MATERIAL PROVIDED =

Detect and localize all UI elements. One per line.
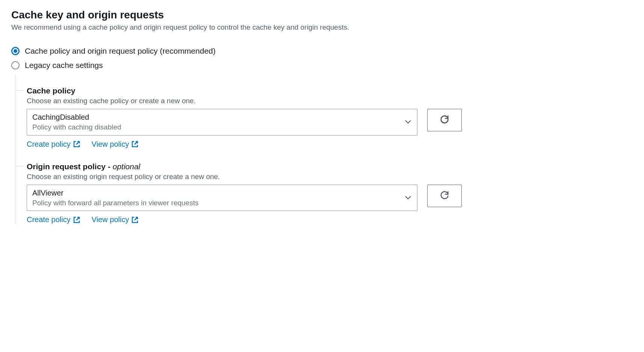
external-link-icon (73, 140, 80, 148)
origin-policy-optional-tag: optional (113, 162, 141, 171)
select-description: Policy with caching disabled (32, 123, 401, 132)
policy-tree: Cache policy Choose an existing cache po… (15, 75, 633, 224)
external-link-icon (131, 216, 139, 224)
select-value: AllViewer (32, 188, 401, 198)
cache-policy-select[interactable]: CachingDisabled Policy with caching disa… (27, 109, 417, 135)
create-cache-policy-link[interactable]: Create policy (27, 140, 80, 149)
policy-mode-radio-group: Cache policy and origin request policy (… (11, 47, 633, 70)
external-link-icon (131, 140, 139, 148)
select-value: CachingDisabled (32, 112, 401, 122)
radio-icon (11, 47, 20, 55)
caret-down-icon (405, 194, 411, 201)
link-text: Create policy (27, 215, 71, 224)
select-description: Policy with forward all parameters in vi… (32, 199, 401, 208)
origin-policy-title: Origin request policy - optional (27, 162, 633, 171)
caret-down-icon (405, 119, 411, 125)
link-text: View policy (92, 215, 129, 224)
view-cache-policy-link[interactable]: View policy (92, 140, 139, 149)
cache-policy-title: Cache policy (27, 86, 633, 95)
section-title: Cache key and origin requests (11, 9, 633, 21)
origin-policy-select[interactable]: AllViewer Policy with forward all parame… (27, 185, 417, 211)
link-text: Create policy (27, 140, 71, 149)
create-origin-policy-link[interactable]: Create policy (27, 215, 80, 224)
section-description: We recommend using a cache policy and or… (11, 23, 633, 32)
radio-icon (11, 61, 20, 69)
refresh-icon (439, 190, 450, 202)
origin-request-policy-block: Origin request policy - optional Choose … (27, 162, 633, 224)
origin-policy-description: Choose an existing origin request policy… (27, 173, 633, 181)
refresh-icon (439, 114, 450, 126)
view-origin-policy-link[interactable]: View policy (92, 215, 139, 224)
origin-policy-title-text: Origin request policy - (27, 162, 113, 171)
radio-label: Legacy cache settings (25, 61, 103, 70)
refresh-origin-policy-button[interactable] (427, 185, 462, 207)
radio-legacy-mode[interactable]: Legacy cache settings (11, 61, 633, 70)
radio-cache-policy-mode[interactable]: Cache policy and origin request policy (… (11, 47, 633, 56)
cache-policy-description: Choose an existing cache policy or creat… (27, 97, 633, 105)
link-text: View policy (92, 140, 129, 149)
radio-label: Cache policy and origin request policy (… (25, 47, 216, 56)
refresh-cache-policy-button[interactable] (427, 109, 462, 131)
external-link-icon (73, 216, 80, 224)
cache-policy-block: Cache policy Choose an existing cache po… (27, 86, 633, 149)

EXERCISE = Restate every line above exactly, omitting images.

SOLUTION TO THIS TASK =
Detect and localize all UI elements. One per line.
external-link-icon (73, 140, 80, 148)
origin-policy-optional-tag: optional (113, 162, 141, 171)
select-description: Policy with caching disabled (32, 123, 401, 132)
policy-tree: Cache policy Choose an existing cache po… (15, 75, 633, 224)
external-link-icon (131, 216, 139, 224)
select-value: AllViewer (32, 188, 401, 198)
cache-policy-select[interactable]: CachingDisabled Policy with caching disa… (27, 109, 417, 135)
create-cache-policy-link[interactable]: Create policy (27, 140, 80, 149)
policy-mode-radio-group: Cache policy and origin request policy (… (11, 47, 633, 70)
external-link-icon (131, 140, 139, 148)
select-value: CachingDisabled (32, 112, 401, 122)
radio-icon (11, 47, 20, 55)
caret-down-icon (405, 194, 411, 201)
link-text: Create policy (27, 215, 71, 224)
select-description: Policy with forward all parameters in vi… (32, 199, 401, 208)
origin-policy-title: Origin request policy - optional (27, 162, 633, 171)
caret-down-icon (405, 119, 411, 125)
link-text: View policy (92, 215, 129, 224)
view-cache-policy-link[interactable]: View policy (92, 140, 139, 149)
cache-policy-title: Cache policy (27, 86, 633, 95)
section-title: Cache key and origin requests (11, 9, 633, 21)
origin-policy-select[interactable]: AllViewer Policy with forward all parame… (27, 185, 417, 211)
link-text: Create policy (27, 140, 71, 149)
create-origin-policy-link[interactable]: Create policy (27, 215, 80, 224)
section-description: We recommend using a cache policy and or… (11, 23, 633, 32)
radio-icon (11, 61, 20, 69)
refresh-icon (439, 190, 450, 202)
origin-request-policy-block: Origin request policy - optional Choose … (27, 162, 633, 224)
origin-policy-description: Choose an existing origin request policy… (27, 173, 633, 181)
refresh-icon (439, 114, 450, 126)
view-origin-policy-link[interactable]: View policy (92, 215, 139, 224)
origin-policy-title-text: Origin request policy - (27, 162, 113, 171)
radio-label: Legacy cache settings (25, 61, 103, 70)
refresh-origin-policy-button[interactable] (427, 185, 462, 207)
radio-legacy-mode[interactable]: Legacy cache settings (11, 61, 633, 70)
radio-cache-policy-mode[interactable]: Cache policy and origin request policy (… (11, 47, 633, 56)
cache-policy-description: Choose an existing cache policy or creat… (27, 97, 633, 105)
link-text: View policy (92, 140, 129, 149)
radio-label: Cache policy and origin request policy (… (25, 47, 216, 56)
refresh-cache-policy-button[interactable] (427, 109, 462, 131)
external-link-icon (73, 216, 80, 224)
cache-policy-block: Cache policy Choose an existing cache po… (27, 86, 633, 149)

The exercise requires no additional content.